Gerard Durney, Sr VPThe ACR® last commented on the reports in a letter dated June 13, 2008, calling RTI’s estimate of an 1,800% average markup on CT services over costs implausible. Harvey L. Neiman, MD, then executive director of the ACR, wrote, “This roughly five-fold differential in markup seems too large to be an accurate reflection of the typical hospital charging behavior and, accordingly, we believe the RTI CCRs are implausibly low and would result in substantial distortion of payments if used for calibrating Medicare results.” Pamela Kassing, ACR senior director of economics and health policy, notes, “For some studies, this would result in higher payments for x-ray than for CT.” Due to the interest expressed by CMS in the concepts of charge compression, value-based purchasing, and bundling, Kassing expects the ACR to give the annual IPPS rules closer scrutiny. In the final 2010 IPPS rule, CMS reaffirms its decision, made last year, to not use the adjusted CCRs, preferring instead to focus on more precise cost reporting as a strategy to improve the accuracy of cost weights. The issue, nonetheless, bears watching. Quality Reporting The final IPPS retains the 41 existing quality measures, combines two existing ones, and adds four new measures on which hospitals must report in order to receive the full annual update factor for FY 2011. This adds to the cost and complexity of hospital reporting to Medicare (but is, one hopes, the lesser evil, considering the 2% reduction in the update for hospitals that fail to report on the measures). Two new surgical care infection prevention measures were added—SCIP–Infection-9: Postoperative Urinary Catheter Removal on Postoperative Day, and SCIP–Infection-10: Perioperative Temperature Management.

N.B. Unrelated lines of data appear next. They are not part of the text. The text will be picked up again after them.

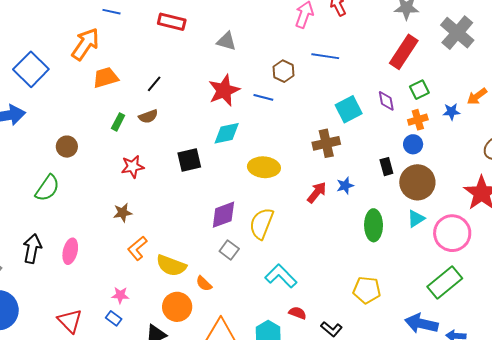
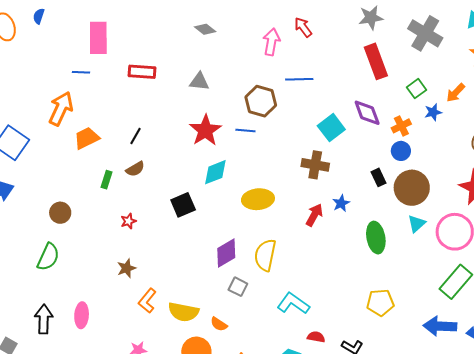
red rectangle: (404, 52) -> (376, 61), turned -44
brown hexagon: (284, 71) -> (261, 101), size x1.4
green square: (419, 90) -> (416, 89), moved
purple diamond: (386, 101) -> (367, 113), size x1.4
brown cross: (326, 143) -> (315, 165), turned 32
red star: (133, 167) -> (128, 221), size x0.7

Signaling a move by CMS toward evidence-based care, hospitals will also be required to report on whether they are participating in two clinical registries: Participation in a Systematic Clinical Database Registry for Stroke Care and Participation in a Systematic Clinical Database Registry for Nursing Sensitive Care. These participation measures are to be reported annually, via Web-based collection tool, beginning in July 2010. CMS also added three new hospital-acquired conditions (HACs) to its current list of eight, raising the economic stakes for hospitals in the fight against preventable conditions and infections:
- surgical-site infections following elective procedures, such as orthopedic and bariatric surgeries;
- failure to control blood-sugar levels in situations such as diabetic hyperosmolarity, ketoacidosis, and hypoglycemic coma; and
- deep-vein thrombosis or pulmonary embolism following knee and hip replacement.